There are a lot of misconceptions in the game of cricket that lead to a lot of debates and one such popular yet silly misconception is that a lower order batsman has a higher batting average since they have the opportunity to remain not out more often.
So, let’s take a look at the stats and see if that is indeed the case.
While it is true that a lower order batsman remains not out more often than top-order players, it doesn’t impact the average as much as you might think.
Simply put, a 20* doesn’t improve your average as say a 100 does.
So, although they might remain not out more often since they don’t have the opportunity to score big runs, their averages don’t shoot up much.
*All stats refer to the performance of players in ODI cricket
MS Dhoni & Micheal Bevan lead the way, both having way better RPD (Runs per dismissal) & RPI (Runs per innings) compared to the others in the graph in ODI cricket.
Not only do they stay till the end but they also score a large chunk of runs while doing so.
If you look at the history of the game, only very few batsmen have managed to keep a high average batting in the lower order.
Bevan tops the list with an average of 51 but with a much lesser SR than the other two. Probably a lot to do with the era he played in.
If you’re wondering why only 3 players are listed, well that’s because only 3 players in the entire history of the game could manage an average of 45 batting in the lower order.

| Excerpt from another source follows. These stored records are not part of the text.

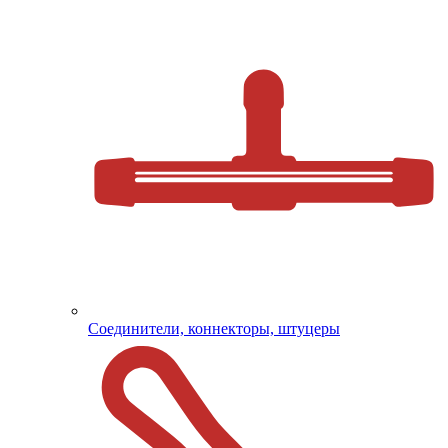
Соединители, коннекторы, штуцеры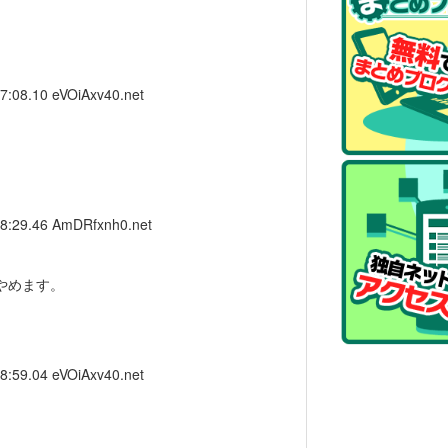
17:08.10
eVOiAxv40.net
18:29.46
AmDRfxnh0.net
やめます。
18:59.04
eVOiAxv40.net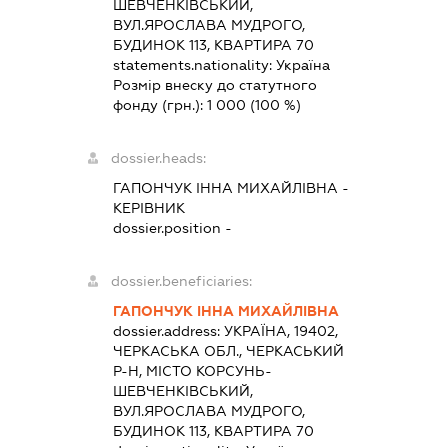
ШЕВЧЕНКІВСЬКИЙ,
ВУЛ.ЯРОСЛАВА МУДРОГО,
БУДИНОК 113, КВАРТИРА 70
statements.nationality:
Україна
Розмір внеску до статутного
фонду (грн.):
1 000
(100 %)
dossier.heads:
ГАПОНЧУК ІННА МИХАЙЛІВНА
-
КЕРІВНИК
dossier.position -
dossier.beneficiaries:
ГАПОНЧУК ІННА МИХАЙЛІВНА
dossier.address:
УКРАЇНА, 19402,
ЧЕРКАСЬКА ОБЛ., ЧЕРКАСЬКИЙ
Р-Н, МІСТО КОРСУНЬ-
ШЕВЧЕНКІВСЬКИЙ,
ВУЛ.ЯРОСЛАВА МУДРОГО,
БУДИНОК 113, КВАРТИРА 70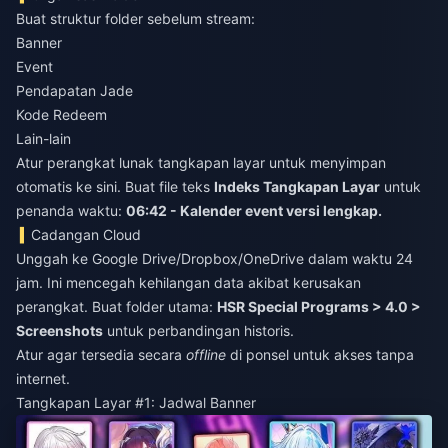
Buat struktur folder sebelum stream:
Banner
Event
Pendapatan Jade
Kode Redeem
Lain-lain
Atur perangkat lunak tangkapan layar untuk menyimpan
otomatis ke sini. Buat file teks
Indeks Tangkapan Layar
untuk
penanda waktu:
06:42 - Kalender event versi lengkap.
Cadangan Cloud
Unggah ke Google Drive/Dropbox/OneDrive dalam waktu 24
jam. Ini mencegah kehilangan data akibat kerusakan
perangkat. Buat folder utama:
HSR Special Programs > 4.0 >
Screenshots
untuk perbandingan historis.
Atur agar tersedia secara
offline
di ponsel untuk akses tanpa
internet.
Tangkapan Layar #1: Jadwal Banner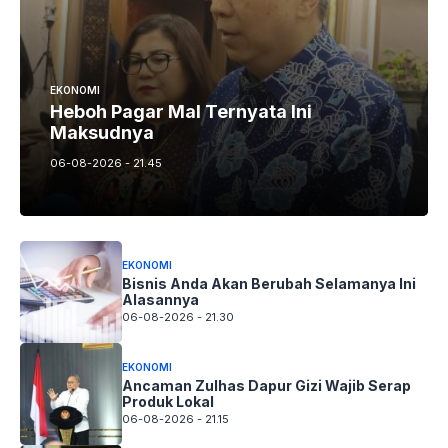
EKONOMI
Heboh Pagar Mal Ternyata Ini
Maksudnya
06-08-2026 - 21.45
EKONOMI
Bisnis Anda Akan Berubah Selamanya Ini
Alasannya
06-08-2026 - 21.30
EKONOMI
Ancaman Zulhas Dapur Gizi Wajib Serap
Produk Lokal
06-08-2026 - 21.15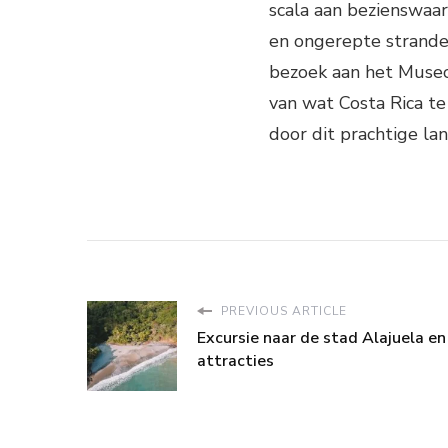
scala aan bezienswaa
en ongerepte stranden
bezoek aan het Museo 
van wat Costa Rica te
door dit prachtige lan
PREVIOUS ARTICLE
Excursie naar de stad Alajuela en 
attracties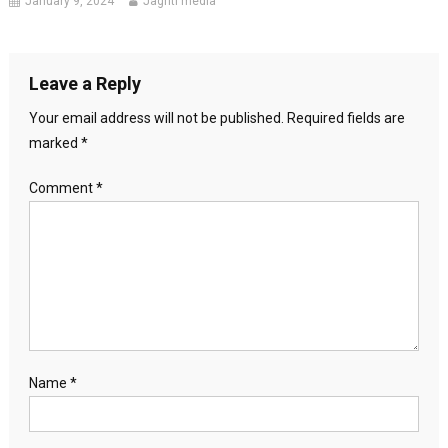
January 9, 2024
Jagriti media
Leave a Reply
Your email address will not be published.
Required fields are
marked
*
Comment
*
Name
*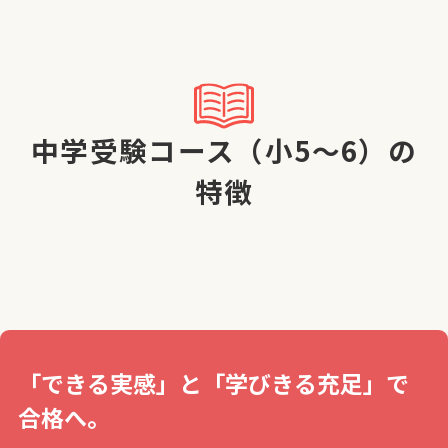
中学受験コース（小5～6）の
特徴
「できる実感」と「学びきる充足」で
合格へ。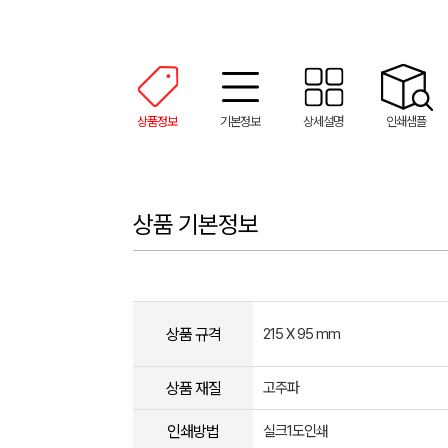
상품정보
기본정보
상세설명
인쇄샘플
상품 기본정보
상품 규격
215 X 95 mm
상품 재질
고주파
인쇄방법
실크1도인쇄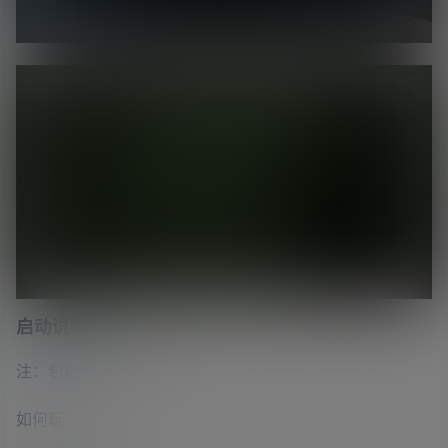
启动说明
注：包括SteamWorkFix
如何玩：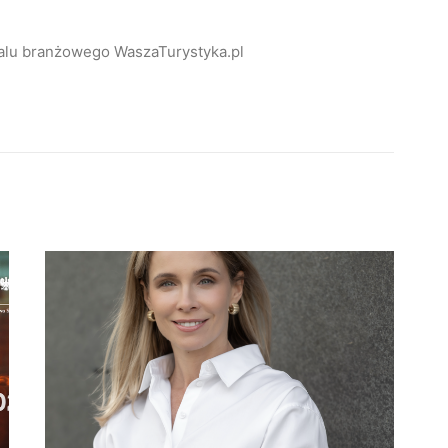
alu branżowego WaszaTurystyka.pl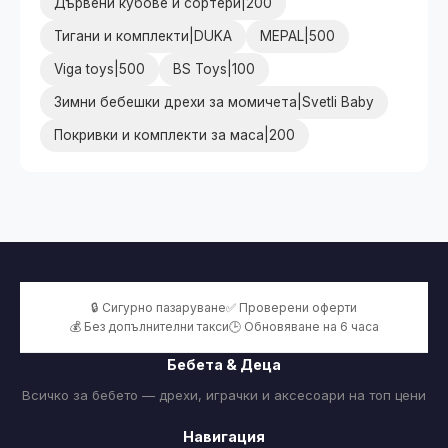
Дървени кубове и сортери|200
Тигани и комплекти|DUKA
MEPAL|500
Viga toys|500
BS Toys|100
Зимни бебешки дрехи за момичета|Svetli Baby
Покривки и комплекти за маса|200
🔒 Сигурно пазаруване
✅ Проверени оферти
💰 Без допълнителни такси
🕒 Обновяване на 6 часа
Бебета & Деца
Всичко за бебето — дрехи, играчки и аксесоари на топ цени
Навигация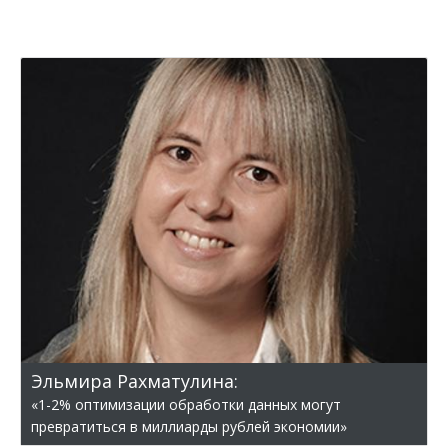
Эльмира Рахматулина:
«1-2% оптимизации обработки данных могут
превратиться в миллиарды рублей экономии»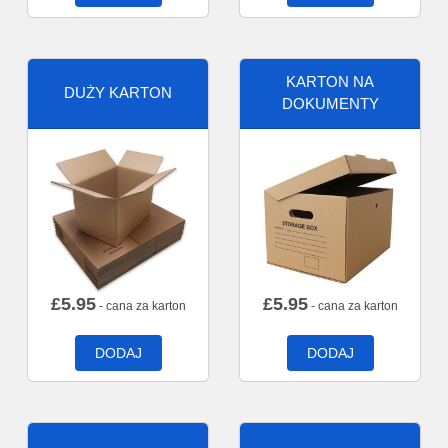
KARTON NA
DUŻY KARTON
DOKUMENTY
£
5.95
£
5.95
- cana za karton
- cana za karton
DODAJ
DODAJ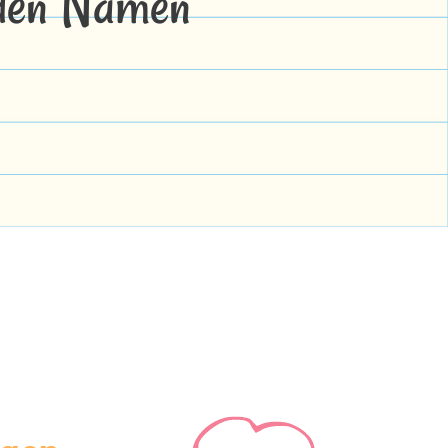
 den Namen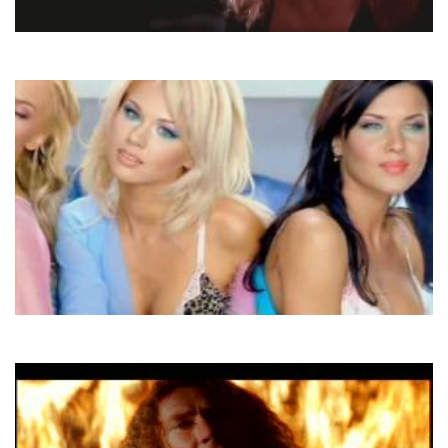
Tina Turner
The Best
SMS
Любий кохай мене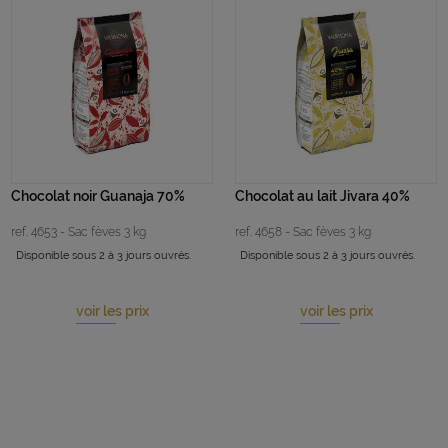
Chocolat noir Guanaja 70%
Chocolat au lait Jivara 40%
ref. 4653 - Sac fèves 3 kg
ref. 4658 - Sac fèves 3 kg
Disponible sous 2 à 3 jours ouvrés.
Disponible sous 2 à 3 jours ouvrés.
voir les prix
voir les prix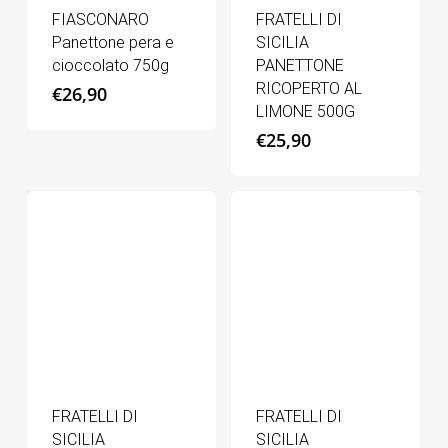
FIASCONARO
FRATELLI DI
Panettone pera e
SICILIA
cioccolato 750g
PANETTONE
RICOPERTO AL
€
26,90
LIMONE 500G
€
25,90
FRATELLI DI
FRATELLI DI
SICILIA
SICILIA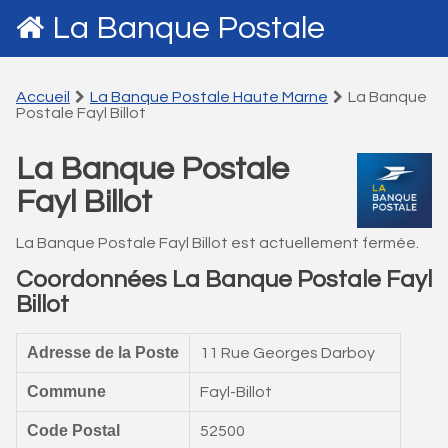
La Banque Postale
Accueil
La Banque Postale Haute Marne
La Banque
Postale Fayl Billot
La Banque Postale
Fayl Billot
La Banque Postale Fayl Billot est actuellement fermée.
Coordonnées La Banque Postale Fayl
Billot
Adresse de la Poste
11 Rue Georges Darboy
Commune
Fayl-Billot
Code Postal
52500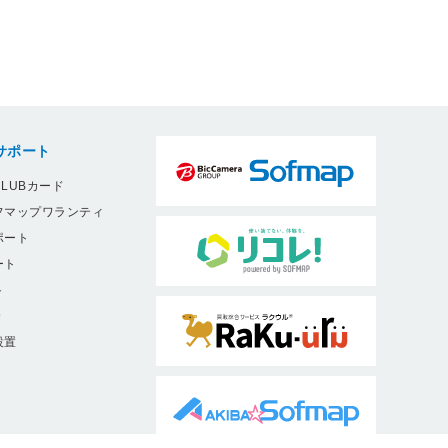
サポート
LUBカード
フマップワランティ
ポート
ート
ト
9
設置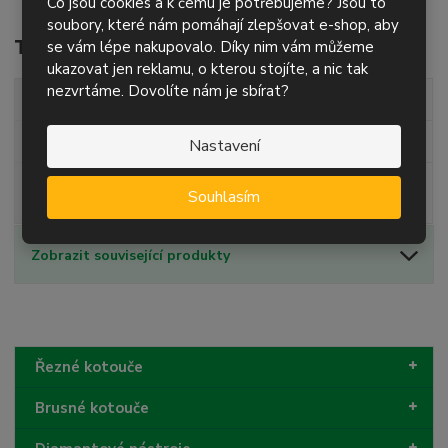
Co jsou cookies a k čemu je potřebujeme? Jsou to
soubory, které nám pomáhají zlepšovat e-shop, aby
Technické parametry
se vám lépe nakupovalo. Díky nim vám můžeme
ukazovat jen reklamu, o kterou stojíte, a nic tak
nezvrtáme. Dovolíte nám je sbírat?
průměr
50 mm
zrnitost
P40
Nastavení
vnějš.plast. závit (Roloc
upínání
Souhlasím
R, Lockit, RD)
Zobrazit související produkty
Řezné kotouče
Brusné kotouče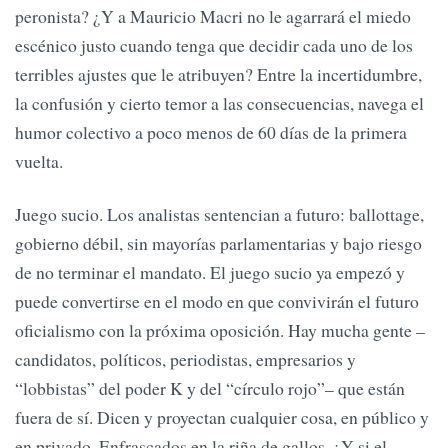
peronista? ¿Y a Mauricio Macri no le agarrará el miedo
escénico justo cuando tenga que decidir cada uno de los
terribles ajustes que le atribuyen? Entre la incertidumbre,
la confusión y cierto temor a las consecuencias, navega el
humor colectivo a poco menos de 60 días de la primera
vuelta.
Juego sucio. Los analistas sentencian a futuro: ballottage,
gobierno débil, sin mayorías parlamentarias y bajo riesgo
de no terminar el mandato. El juego sucio ya empezó y
puede convertirse en el modo en que convivirán el futuro
oficialismo con la próxima oposición. Hay mucha gente –
candidatos, políticos, periodistas, empresarios y
“lobbistas” del poder K y del “círculo rojo”– que están
fuera de sí. Dicen y proyectan cualquier cosa, en público y
en privado. Enfrascados en la riña de gallos. ¿Y si el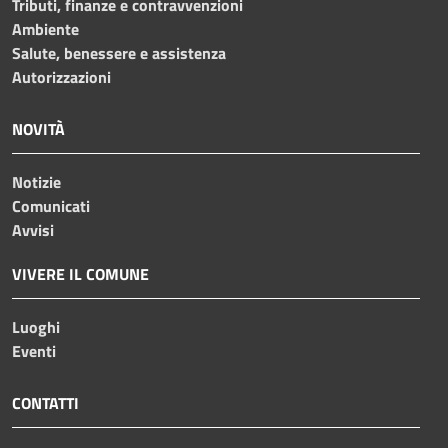
Tributi, finanze e contravvenzioni
Ambiente
Salute, benessere e assistenza
Autorizzazioni
NOVITÀ
Notizie
Comunicati
Avvisi
VIVERE IL COMUNE
Luoghi
Eventi
CONTATTI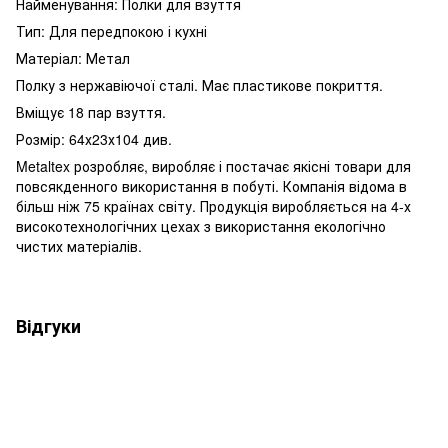
Найменування: Полки для взуття
Тип: Для передпокою і кухні
Матеріал: Метал
Полку з нержавіючої сталі. Має пластикове покриття.
Вміщує 18 пар взуття.
Розмір:
64х23х104
див.
Metaltex розробляє, виробляє і постачає якісні товари для
повсякденного використання в побуті. Компанія відома в
більш ніж 75 країнах світу. Продукція виробляється на 4-х
високотехнологічних цехах з використання екологічно
чистих матеріалів.
Відгуки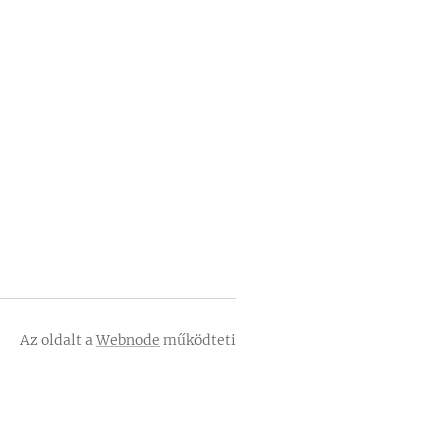
Az oldalt a
Webnode
működteti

Simply insane and just goes to show how tough a job it is to bat in the lower order.
6 players have managed the dual of an average of 30+ & SR of more than 85 while batting in the lower order.
MS Dhoni is the only player to have scored over 5000 runs in the lower order, which is a testament to his consistency over the years.
Suresh Raina and Andrew Symonds are the only two in the list who have managed a strike rate of over 90.
Again, it just goes to show just how tough a job it is to bat in the lower order for a batsman over a consistent period.
If the sample size is increased, you will notice Jos Buttler & David Miller make the list, with both having strike rates of over 100.
What makes Buttler and Miller stand out is that even with a strike rate of over 100, they have still managed to keep that average over 40, which is incredible.
Buttler striking at over 116 is simply unbelievable and it just goes to show why he’s so highly rated.
For all the criticism that David Miller gets, these stats show what a good performer he has been.
What needs to be seen though is whether they can keep going for a longer period and if they can do so world cricket is surely in for a treat.
So, what makes an ideal lower-order batsman?
Let’s take the case of 3 of the best finishers in each era and look at what made them tick.
1.Micheal Bevan – The first of its kind finisher
Bevan played in an era where big hitting was never the norm as the finisher was more dependent on running between the wickets than hitting fours and sixes.
He relied on running between the wickets and strike rotation, with the occasional boundary here & there.
He used to take the game deep & finished games more often than not.
2.MS Dhoni – The man who made finishing cool again
Much like Bevan, Dhoni too believed in taking the game deep.
Running between the wickets was his strength as well but the only difference was that he had the power game to fall back on when needed.
But above all his biggest strength was his self-belief, as he knew if he played till the end, the team would win.
3.Jos Buttler –The man who reinvented finishing
The quintessential modern-day cricketer – flexible, innovative & exciting – Jos Buttler best describes, the changing landscape of ODI cricket now.
Unlike both Bevan and Dhoni, Buttler is more of a game-changer, who is at his best when batting first. His ability to hit all around the ground and go big from ball one sets him apart.
All three have different strengths & different ways of going about their innings and do not rely on one method, which is what sets them apart from the rest.
This article is not about just these three players alone. It is about all those lower-order batsmen & finishers who did the dirty job for their teams by sacrificing their own individual records, just so that they could see the team across the line.